William Livingstone Jr. (1844–1925), publisher of the Detroit Evening Journal, was the second president of the Dime Savings Bank. He hired a young Kahn, who was working for the architectural firm of Mason & Rice, to design his residence at 76 Eliot Street. When he obtained this commission – presumably with Mason's help – Kahn was only 22 or 23 years old and had just returned from spending 1891 in Europe, studying the classical architecture of the Old World: his decision to design the home in the French Renaissance Revival style reflected the time he spent sketching the best Gallic architecture. For the house, Kahn incorporated elements of the French châteauesque style, such as bays and cone shaped turrets.
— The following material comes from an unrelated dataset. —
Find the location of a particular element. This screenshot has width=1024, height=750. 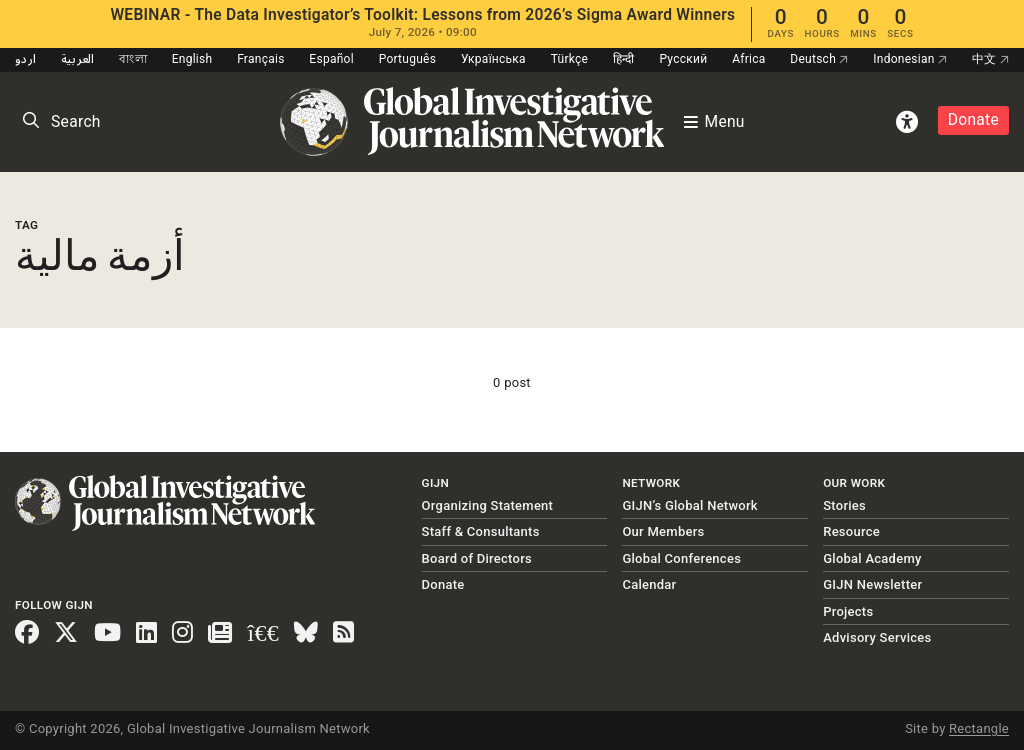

In 1987, the Red Cross intended to demolish the mansion, originally located west of John R. Street, to make way for their new building. Preservationists succeeded in moving the Livingstone House about one block to the east to 284 Eliot Street, but the building languished for many years. The William Livingstone House's subsequent blight and slumping circular tower earned it the nickname Slumpy among the ruins photography community. The building continued to decay to the point of collapse and was completely demolished on September 15, 2007. The William Livingstone House was commemorated in a painting by Lowell Boileau entitled Open House, which was unveiled the day of its demolition.

The cover of the 2019 studio album Hiding Places by Billy Woods and Kenny Segal is a photograph of the William Livingstone House taken in 2006 by photographers Yves Marchand and Romain Meffre.